Vadalà, 44, a Calabrian expatriate who lives in Slovakia, is a member of the second generation of Italian men to leave their mafia-dominated hometown to settle in the Central European nation. Officially, he raises cattle and sells beef. But prosecutors in Venice allege that Vadalà is also a drug trafficker who worked with the 'Ndrangheta, one of the world's most powerful organized criminal groups, to open a major new cocaine route into Europe.

This report is based on two indictments from courts in Venice and Milan and interviews with detectives and prosecutors. Journalists from IRPI and Investigace.cz, both member centers of OCCRP, began looking into Vadalà in 2016 in collaboration with Ján Kuciak, a Slovak investigative reporter who had come across Vadalà’s name in his work.

Kuciak found that a young female assistant of Slovak Prime Minister Robert Fico had once co-owned a business with Vadalà — and that the Italian had allegedly scammed the European Union out of 120,000 euros in agricultural subsidies.

On Feb. 21, 2018, Kuciak and his fiancee, Martina Kušnírová, were killed in their home in a Slovak village. Within days, OCCRP and its member centers published several stories they had been working on with him. Now, a year later, reporters are in a position both to dig deeper into the circumstances of Kuciak’s death and to continue his work. In particular, they’ve been able to trace the rise and fall of Vadalà’s ambitious Venetian enterprise.

A New Route

The shopping mall meeting where Vadalà talked about stashing cocaine amid legal imported goods took place in September 2014.

The mall, Valecenter, was in a strategic location. Three highways crossed nearby: one leading to the airport, one heading north toward Austria, and one going southwest. If you drove far enough in that direction you’d reach Reggio Calabria, the Italian province where Vadalà’s family is based and where the ‘Ndrangheta coalesced as a mafia syndicate in the late 1800s.

Any of the highways could provide a quick escape in case lookouts spotted police.

It was here, to Venice, that Vadalà wanted to import loads of cocaine across the ocean from Ecuador and Peru. The commercial harbor here was less strictly policed than the one in Calabria. It also had two other advantages: It was free from the dominance of any one mafia clan, and it served as a home base for Francesco Giraldi, the import-export entrepreneur Vadalà was teaming up with.

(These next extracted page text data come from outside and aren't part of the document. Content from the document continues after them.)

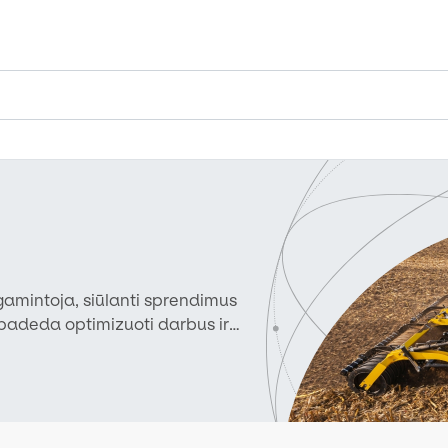
gamintoja, siūlanti sprendimus
ka padeda optimizuoti darbus ir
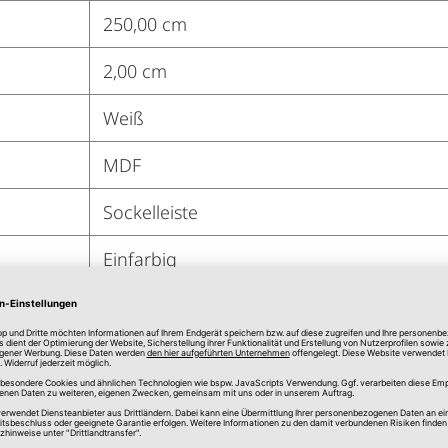
250,00 cm
2,00 cm
Weiß
MDF
Sockelleiste
Einfarbig
Kleben, Schrauben mit Clip
Ja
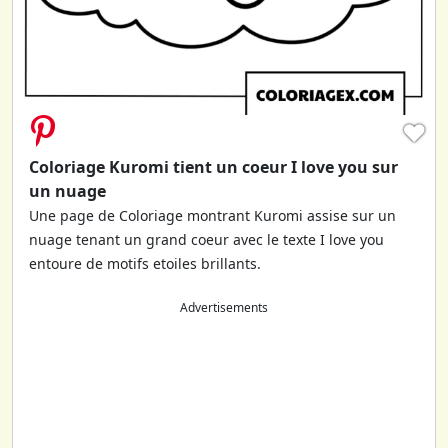
♥
Coloriage Kuromi tient un coeur I love you sur
un nuage
Une page de Coloriage montrant Kuromi assise sur un
nuage tenant un grand coeur avec le texte I love you
entoure de motifs etoiles brillants.
Advertisements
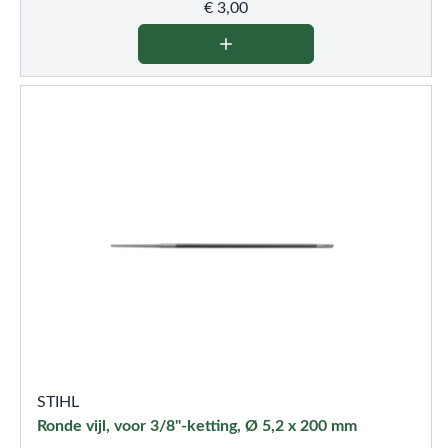
€
3,00
STIHL
Ronde vijl, voor 3/8"-ketting, Ø 5,2 x 200 mm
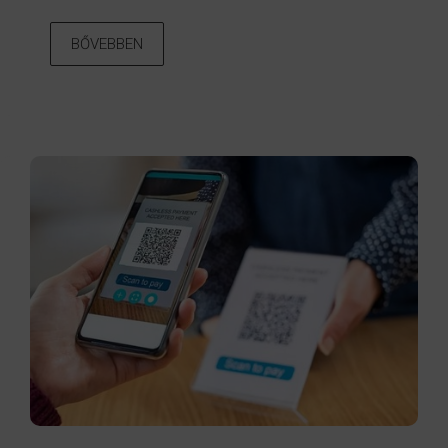
BŐVEBBEN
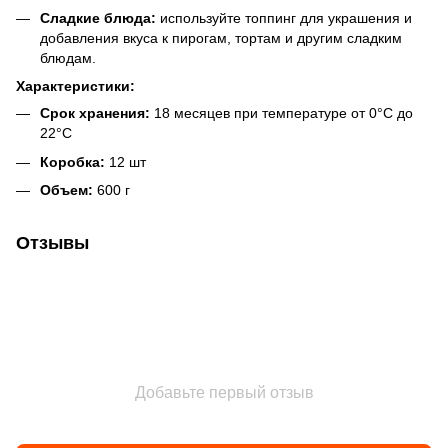
Сладкие блюда:
используйте топпинг для украшения и
добавления вкуса к пирогам, тортам и другим сладким
блюдам.
Характеристики:
Срок хранения:
18 месяцев при температуре от 0°C до
22°C
Коробка:
12 шт
Объем:
600 г
Отзывы
Добавьте первый отзыв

While Vadalà and Giraldi talked business, each was supervised by a senior ‘Ndrangheta member: Leo Zappia, 61, was there to guide Vadalà; and Vittorio Attilio Violi, in his mid-50s, was overseeing Giraldi.

While the four men met, two others were on guard, looking for any sign of law enforcement.

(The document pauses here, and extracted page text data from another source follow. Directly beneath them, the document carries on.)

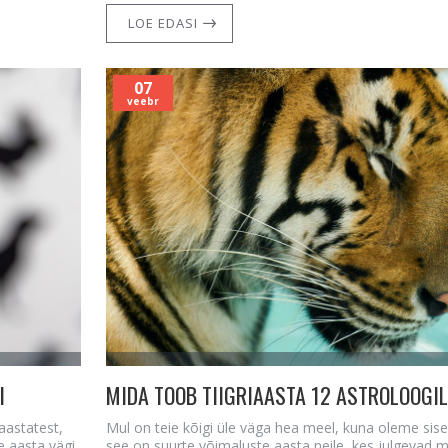
LOE EDASI
07
veebr
I
aastatest,
Mul on teie kõigi üle väga hea meel, kuna oleme sise
e aasta vägi.
see on suurte võimaluste aasta neile, kes julgevad 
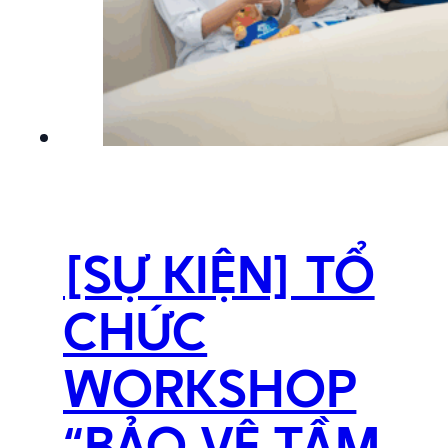
[SỰ KIỆN] TỔ
CHỨC
WORKSHOP
“BẢO VỆ TẦM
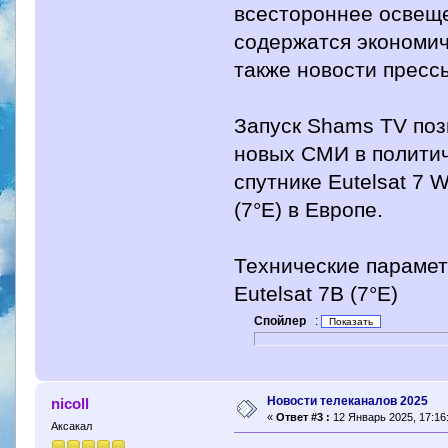
всестороннее освеще
содержатся экономич
также новости пресс
Запуск Shams TV поз
новых СМИ в политич
спутнике Eutelsat 7 
(7°E) в Европе.
Технические парамет
Eutelsat 7B (7°E)
Спойлер
:
Новости телеканалов 2025
nicoll
«
Ответ #3 :
12 Январь 2025, 17:16
Аксакал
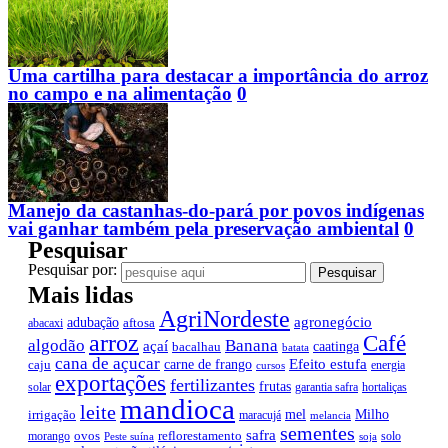
Uma cartilha para destacar a importância do arroz
no campo e na alimentação
0
Manejo da castanhas-do-pará por povos indígenas
vai ganhar também pela preservação ambiental
0
Pesquisar
Pesquisar por:
Mais lidas
AgriNordeste
agronegócio
adubação
aftosa
abacaxi
arroz
Café
algodão
Banana
açaí
caatinga
bacalhau
batata
cana de açucar
Efeito estufa
carne de frango
caju
energia
cursos
exportações
fertilizantes
frutas
solar
garantia safra
hortaliças
mandioca
leite
mel
Milho
irrigação
maracujá
melancia
sementes
safra
ovos
reflorestamento
morango
solo
Peste suína
soja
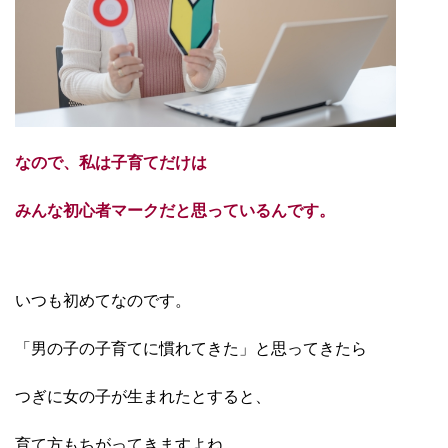
なので、私は子育てだけは
みんな初心者マークだと
思っているんです。
いつも初めてなのです。
「男の子の子育てに慣れてきた」と思ってきたら
つぎに女の子が生まれたとすると、
育て方も
ちがってきますよね。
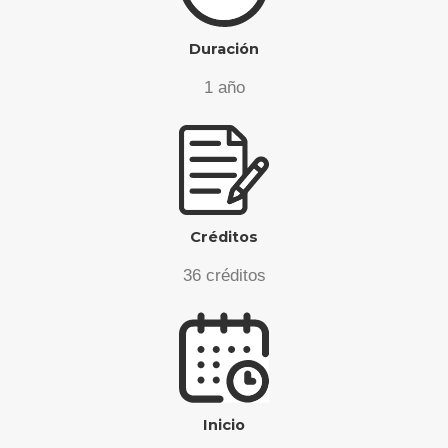
Duración
1 año
Créditos
36 créditos
Inicio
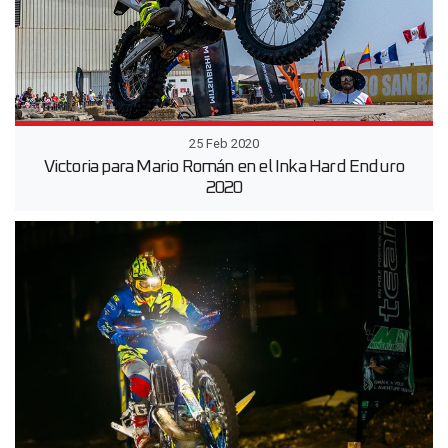
25 Feb 2020
Victoria para Mario Román en el Inka Hard Enduro
2020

Violi — sometimes called “peg leg” for the limb he lost after a 2010 shootout in Calabria — led the Venetian operations of the Morabito, a Calabrian clan that operates under the ‘Ndrangheta’s umbrella. The group is also known as Tiradrittu (the straight-shooters) after the nickname bestowed on its founder’s father for his willingness to shoot his enemies and his accuracy when he did so.

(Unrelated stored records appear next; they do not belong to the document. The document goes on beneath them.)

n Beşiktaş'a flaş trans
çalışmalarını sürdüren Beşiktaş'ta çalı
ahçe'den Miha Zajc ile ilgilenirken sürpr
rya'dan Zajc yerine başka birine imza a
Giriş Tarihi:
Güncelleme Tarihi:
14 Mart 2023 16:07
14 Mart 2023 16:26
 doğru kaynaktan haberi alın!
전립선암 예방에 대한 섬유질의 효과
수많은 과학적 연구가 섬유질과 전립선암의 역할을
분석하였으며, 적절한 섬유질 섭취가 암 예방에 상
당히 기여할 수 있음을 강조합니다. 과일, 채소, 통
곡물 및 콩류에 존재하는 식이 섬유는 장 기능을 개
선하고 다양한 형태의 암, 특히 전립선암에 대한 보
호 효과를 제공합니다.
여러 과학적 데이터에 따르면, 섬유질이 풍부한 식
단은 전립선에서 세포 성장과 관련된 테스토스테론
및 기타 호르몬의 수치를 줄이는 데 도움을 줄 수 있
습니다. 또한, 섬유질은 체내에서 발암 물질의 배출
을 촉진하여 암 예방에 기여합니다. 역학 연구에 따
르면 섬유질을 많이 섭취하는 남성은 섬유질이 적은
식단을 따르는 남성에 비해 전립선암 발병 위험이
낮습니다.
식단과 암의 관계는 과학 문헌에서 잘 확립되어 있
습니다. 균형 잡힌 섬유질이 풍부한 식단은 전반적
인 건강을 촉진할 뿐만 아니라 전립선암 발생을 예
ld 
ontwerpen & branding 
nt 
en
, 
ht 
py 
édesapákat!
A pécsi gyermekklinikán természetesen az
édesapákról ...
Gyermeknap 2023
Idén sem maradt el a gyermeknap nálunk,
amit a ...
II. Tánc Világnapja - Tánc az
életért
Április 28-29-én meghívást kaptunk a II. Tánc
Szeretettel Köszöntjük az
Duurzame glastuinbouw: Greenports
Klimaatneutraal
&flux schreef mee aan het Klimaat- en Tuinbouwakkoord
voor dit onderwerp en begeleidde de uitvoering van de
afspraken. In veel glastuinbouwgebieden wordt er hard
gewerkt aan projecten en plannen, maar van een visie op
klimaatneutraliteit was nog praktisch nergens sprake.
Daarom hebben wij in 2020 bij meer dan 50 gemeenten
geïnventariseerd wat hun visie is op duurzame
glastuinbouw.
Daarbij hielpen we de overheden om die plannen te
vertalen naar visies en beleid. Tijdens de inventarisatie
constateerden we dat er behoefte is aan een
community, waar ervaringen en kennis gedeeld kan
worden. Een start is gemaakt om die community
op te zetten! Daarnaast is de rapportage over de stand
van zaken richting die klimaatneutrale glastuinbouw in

Violi served as an important 'Ndrangheta chief in Venice, making it his job to export the syndicate’s practices and operations from Calabria to the northern Italian port city and surrounding province.

It’s in that capacity that he had been scouring Venice for an import-export partner to handle Vadalà’s proposed drug shipments. That’s how he met Giraldi.

Zappia, “the white-haired one” in attendance as Vadalà’s more senior adviser, is 'Ndrangheta aristocracy: His uncle, Giuseppe Morabito, was one of the most powerful bosses the syndicate ever had, and once led one of its three major mandamentos, or branches. The elderly Morabito is now serving a life prison term, but his clan’s power is still felt all over the world through his disciples — among whom Zappia is king.

“I want to ship 200, 300 kilos at a time,” Vadalà said to Giraldi. “You understand? Minimum 200, 300.” This would be enough cocaine to fill the trunks of several cars, and he needed to know whether Giraldi, the importer and exporter, could really deliver enough Latin American fruit or other legal goods to conceal such a volume.

Vadalà was particularly interested in legitimate products from Ecuador and Peru, two countries where he had existing contacts and from which he was planning to secure his supplies.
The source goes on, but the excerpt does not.